I just taught a course to a client this week helping them with this (and other best practices for Python).
Currently leaning towards no, as they are hard to test, compose, and version control (it is possible, but you need bespoke notebook-specific tools, and most just don't).
Any time a notebook needed to be tested, refactoring it into a module and testing that was the better choice.
Notebooks in my opinion are by far the best tool for interactive and exploratory data work. I've been using Jupyter/IPython for 10 years and it takes very little discipline to keep them clean and clear. I've never bothered trying to deploy them in any meaningful way.

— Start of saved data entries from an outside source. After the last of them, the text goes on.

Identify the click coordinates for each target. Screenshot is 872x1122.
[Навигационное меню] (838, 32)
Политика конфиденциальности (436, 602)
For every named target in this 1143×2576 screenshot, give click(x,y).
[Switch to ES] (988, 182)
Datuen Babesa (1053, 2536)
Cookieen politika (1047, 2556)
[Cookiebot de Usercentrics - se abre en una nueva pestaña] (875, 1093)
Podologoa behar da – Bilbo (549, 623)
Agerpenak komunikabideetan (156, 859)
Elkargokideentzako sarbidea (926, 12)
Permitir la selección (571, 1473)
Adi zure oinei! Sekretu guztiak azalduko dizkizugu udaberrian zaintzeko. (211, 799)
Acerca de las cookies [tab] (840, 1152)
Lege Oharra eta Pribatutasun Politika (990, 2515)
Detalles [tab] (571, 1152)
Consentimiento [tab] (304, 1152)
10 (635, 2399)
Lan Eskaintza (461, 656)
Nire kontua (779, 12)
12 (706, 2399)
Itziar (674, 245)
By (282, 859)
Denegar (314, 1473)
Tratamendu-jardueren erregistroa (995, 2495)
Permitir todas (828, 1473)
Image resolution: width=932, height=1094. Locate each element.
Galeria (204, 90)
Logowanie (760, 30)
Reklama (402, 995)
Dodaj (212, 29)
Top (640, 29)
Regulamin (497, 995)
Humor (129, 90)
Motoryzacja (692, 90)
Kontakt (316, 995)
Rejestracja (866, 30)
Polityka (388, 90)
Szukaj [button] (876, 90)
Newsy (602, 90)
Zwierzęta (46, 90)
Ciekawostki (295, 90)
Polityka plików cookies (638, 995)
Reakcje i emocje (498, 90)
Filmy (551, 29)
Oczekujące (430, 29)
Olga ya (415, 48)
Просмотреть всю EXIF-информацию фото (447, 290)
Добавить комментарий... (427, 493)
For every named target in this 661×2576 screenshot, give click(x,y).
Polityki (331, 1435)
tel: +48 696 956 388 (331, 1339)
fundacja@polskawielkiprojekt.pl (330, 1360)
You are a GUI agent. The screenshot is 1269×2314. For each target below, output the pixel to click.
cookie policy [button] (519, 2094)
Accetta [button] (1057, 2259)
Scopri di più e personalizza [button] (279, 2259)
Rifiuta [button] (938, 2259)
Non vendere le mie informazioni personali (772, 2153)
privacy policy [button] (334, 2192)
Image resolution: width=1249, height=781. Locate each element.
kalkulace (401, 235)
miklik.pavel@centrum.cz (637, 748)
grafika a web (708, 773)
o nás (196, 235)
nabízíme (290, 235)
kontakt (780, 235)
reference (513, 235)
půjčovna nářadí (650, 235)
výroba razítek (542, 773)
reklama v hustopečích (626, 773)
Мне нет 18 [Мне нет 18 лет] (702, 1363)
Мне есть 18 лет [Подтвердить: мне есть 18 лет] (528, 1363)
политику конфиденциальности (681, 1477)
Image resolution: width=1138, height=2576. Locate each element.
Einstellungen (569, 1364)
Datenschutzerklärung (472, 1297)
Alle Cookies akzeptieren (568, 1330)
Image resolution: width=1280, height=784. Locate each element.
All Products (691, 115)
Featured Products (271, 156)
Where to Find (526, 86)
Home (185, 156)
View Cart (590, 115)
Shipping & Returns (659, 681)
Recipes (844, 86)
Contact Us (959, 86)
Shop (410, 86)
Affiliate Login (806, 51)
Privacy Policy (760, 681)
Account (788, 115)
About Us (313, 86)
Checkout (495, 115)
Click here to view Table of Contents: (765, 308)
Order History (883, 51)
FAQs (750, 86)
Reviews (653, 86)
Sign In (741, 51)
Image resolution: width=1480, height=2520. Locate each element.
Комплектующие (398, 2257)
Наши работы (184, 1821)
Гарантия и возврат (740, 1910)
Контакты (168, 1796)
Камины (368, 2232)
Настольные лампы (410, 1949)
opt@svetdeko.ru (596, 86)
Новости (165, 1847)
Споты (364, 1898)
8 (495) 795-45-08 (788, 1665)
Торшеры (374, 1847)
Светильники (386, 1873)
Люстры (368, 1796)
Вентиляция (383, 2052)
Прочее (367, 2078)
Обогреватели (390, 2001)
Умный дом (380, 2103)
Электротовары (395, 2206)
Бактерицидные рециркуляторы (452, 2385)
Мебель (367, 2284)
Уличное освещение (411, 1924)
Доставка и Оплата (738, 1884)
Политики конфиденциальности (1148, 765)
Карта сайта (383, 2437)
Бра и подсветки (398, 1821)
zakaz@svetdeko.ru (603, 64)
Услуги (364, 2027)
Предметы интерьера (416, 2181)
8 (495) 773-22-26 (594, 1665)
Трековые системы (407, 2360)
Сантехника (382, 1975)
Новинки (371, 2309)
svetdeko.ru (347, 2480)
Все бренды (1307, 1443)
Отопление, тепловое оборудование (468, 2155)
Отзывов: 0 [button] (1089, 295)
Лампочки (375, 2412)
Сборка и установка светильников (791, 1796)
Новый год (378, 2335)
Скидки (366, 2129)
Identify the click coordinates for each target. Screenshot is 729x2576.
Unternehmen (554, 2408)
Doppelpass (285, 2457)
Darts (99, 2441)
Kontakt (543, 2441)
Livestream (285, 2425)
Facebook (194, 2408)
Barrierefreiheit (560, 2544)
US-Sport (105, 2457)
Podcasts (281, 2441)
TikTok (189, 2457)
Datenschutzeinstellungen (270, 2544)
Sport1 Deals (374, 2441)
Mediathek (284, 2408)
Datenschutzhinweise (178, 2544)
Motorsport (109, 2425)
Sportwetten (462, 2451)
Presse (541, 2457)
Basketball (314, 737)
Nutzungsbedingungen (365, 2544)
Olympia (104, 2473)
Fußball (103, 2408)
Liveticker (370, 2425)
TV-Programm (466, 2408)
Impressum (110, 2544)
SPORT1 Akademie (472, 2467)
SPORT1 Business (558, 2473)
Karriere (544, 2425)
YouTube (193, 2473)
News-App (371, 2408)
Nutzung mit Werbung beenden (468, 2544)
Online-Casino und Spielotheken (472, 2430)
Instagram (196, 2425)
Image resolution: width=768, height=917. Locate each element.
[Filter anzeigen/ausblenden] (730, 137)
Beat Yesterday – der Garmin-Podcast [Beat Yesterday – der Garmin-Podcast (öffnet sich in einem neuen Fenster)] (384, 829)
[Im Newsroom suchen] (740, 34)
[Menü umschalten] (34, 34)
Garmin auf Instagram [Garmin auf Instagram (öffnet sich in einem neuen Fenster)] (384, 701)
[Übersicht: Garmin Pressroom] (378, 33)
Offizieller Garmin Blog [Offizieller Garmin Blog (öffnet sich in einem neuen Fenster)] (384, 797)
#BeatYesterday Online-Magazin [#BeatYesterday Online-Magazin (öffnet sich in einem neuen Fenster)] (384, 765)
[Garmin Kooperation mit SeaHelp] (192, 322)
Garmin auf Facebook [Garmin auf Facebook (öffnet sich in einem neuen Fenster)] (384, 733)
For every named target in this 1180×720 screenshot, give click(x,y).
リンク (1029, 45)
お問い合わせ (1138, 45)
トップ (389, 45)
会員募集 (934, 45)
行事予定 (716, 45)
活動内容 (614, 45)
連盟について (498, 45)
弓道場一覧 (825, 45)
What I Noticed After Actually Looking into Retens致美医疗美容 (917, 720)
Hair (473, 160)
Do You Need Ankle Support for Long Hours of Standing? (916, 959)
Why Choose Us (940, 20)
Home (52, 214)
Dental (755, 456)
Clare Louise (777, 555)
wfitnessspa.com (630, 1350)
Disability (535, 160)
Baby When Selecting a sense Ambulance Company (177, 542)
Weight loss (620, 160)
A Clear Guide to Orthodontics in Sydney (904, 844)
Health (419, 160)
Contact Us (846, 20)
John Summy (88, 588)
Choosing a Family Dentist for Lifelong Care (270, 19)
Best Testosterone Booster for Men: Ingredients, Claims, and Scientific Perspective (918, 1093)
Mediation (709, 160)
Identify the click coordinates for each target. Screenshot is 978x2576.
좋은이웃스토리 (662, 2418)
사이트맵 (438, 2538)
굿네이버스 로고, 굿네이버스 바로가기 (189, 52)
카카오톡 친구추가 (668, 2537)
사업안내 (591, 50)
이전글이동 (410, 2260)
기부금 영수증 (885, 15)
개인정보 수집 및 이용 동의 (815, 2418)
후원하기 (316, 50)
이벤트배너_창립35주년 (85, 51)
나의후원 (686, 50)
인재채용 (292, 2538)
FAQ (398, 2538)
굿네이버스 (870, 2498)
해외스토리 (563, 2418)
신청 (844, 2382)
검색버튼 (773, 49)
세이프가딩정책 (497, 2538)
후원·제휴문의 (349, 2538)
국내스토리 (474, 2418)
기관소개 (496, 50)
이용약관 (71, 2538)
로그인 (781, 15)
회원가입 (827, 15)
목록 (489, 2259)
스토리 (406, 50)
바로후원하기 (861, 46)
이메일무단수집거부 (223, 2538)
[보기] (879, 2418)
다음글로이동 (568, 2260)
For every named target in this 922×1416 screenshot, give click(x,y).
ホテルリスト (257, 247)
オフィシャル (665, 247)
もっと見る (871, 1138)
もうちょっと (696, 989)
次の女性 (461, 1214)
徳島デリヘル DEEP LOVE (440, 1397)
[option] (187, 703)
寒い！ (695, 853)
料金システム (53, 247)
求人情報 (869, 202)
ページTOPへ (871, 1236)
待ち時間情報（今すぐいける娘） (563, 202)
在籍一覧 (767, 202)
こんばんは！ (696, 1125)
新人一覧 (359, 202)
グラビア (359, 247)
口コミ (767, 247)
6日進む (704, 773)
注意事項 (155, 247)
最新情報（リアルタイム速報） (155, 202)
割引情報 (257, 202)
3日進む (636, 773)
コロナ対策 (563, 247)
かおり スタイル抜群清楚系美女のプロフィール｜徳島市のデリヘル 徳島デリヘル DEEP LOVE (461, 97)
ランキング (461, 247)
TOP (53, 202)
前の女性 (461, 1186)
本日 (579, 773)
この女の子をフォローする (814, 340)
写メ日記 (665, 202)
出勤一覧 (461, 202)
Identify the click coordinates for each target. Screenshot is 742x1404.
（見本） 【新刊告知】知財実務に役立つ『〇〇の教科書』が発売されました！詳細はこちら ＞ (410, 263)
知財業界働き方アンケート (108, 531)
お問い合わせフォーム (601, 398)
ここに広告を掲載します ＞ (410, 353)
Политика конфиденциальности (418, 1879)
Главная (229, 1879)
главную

The quirks with version control are annoying, that's one reason I've switchex to marimo in the last few months.
Do you have this written down anywhere or on video anywhere? I'd love to learn more about what you mean.
When you are exploring something, experimenting, showing.. it’s great; train-of-thought structure, APIs like Pandas optimised for writing and terseness etc.
But when you have a piece of code that will lose a million dollars a minute if someone ships a bug, and which will be maintained by many engineers over many years, then you really want a format that’s optimised for long-term maintenance, incremental change, testability, and APIs optimised for readers.
Writing clean data code is one aspect. Filling in knowledge gaps is another. Covertly teaching software engineering best practices to folks who "aren't programmers" yet sit down and write code in Jupyter all day is another.
I should probably write a blog post or record a short video. (I just taught a week long course on this for a client last week.)